*Required work*. Every record that follows must be duplicated exactly, with images left out.

*Source information*.

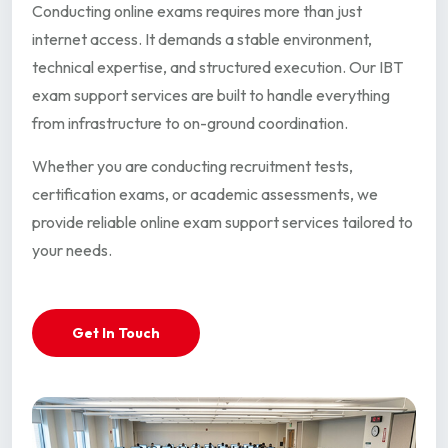
Conducting online exams requires more than just
internet access. It demands a stable environment,
technical expertise, and structured execution. Our IBT
exam support services are built to handle everything
from infrastructure to on-ground coordination.
Whether you are conducting recruitment tests,
certification exams, or academic assessments, we
provide reliable online exam support services tailored to
your needs.
Get In Touch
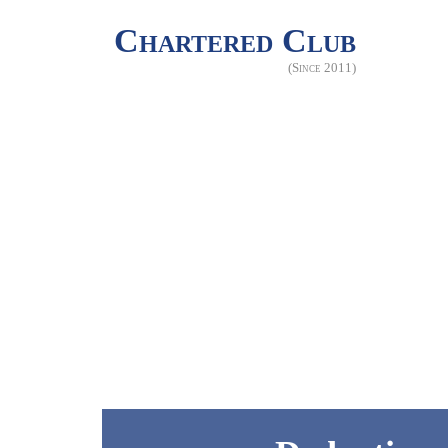
Chartered Club
(Since 2011)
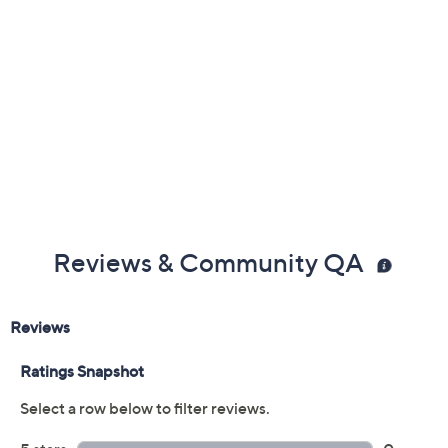
Gemstone Glossary
Reviews & Community QA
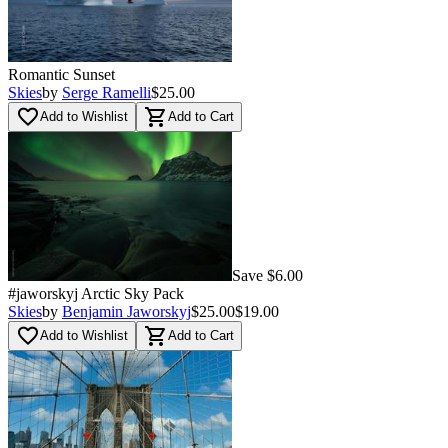
Romantic Sunset
Skies
by
Serge Ramelli
$25.00
favorite_border
shopping_cart
Add to Wishlist
Add to Cart
Save $6.00
#jaworskyj Arctic Sky Pack
Skies
by
Benjamin Jaworskyj
$25.00
$19.00
favorite_border
shopping_cart
Add to Wishlist
Add to Cart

*Written solution*.
Conducting online exams requires more than just
internet access. It demands a stable environment,
technical expertise, and structured execution. Our IBT
exam support services are built to handle everything
from infrastructure to on-ground coordination.
Whether you are conducting recruitment tests,
certification exams, or academic assessments, we
provide reliable online exam support services tailored to
your needs.
Get In Touch
Chartered Club
(Since 2011)
Gemstone Glossary
Reviews & Community QA
Romantic Sunset
Skies
by
Serge Ramelli
$25.00
favorite_border
shopping_cart
Add to Wishlist
Add to Cart
Save $6.00
#jaworskyj Arctic Sky Pack
Skies
by
Benjamin Jaworskyj
$25.00
$19.00
favorite_border
shopping_cart
Add to Wishlist
Add to Cart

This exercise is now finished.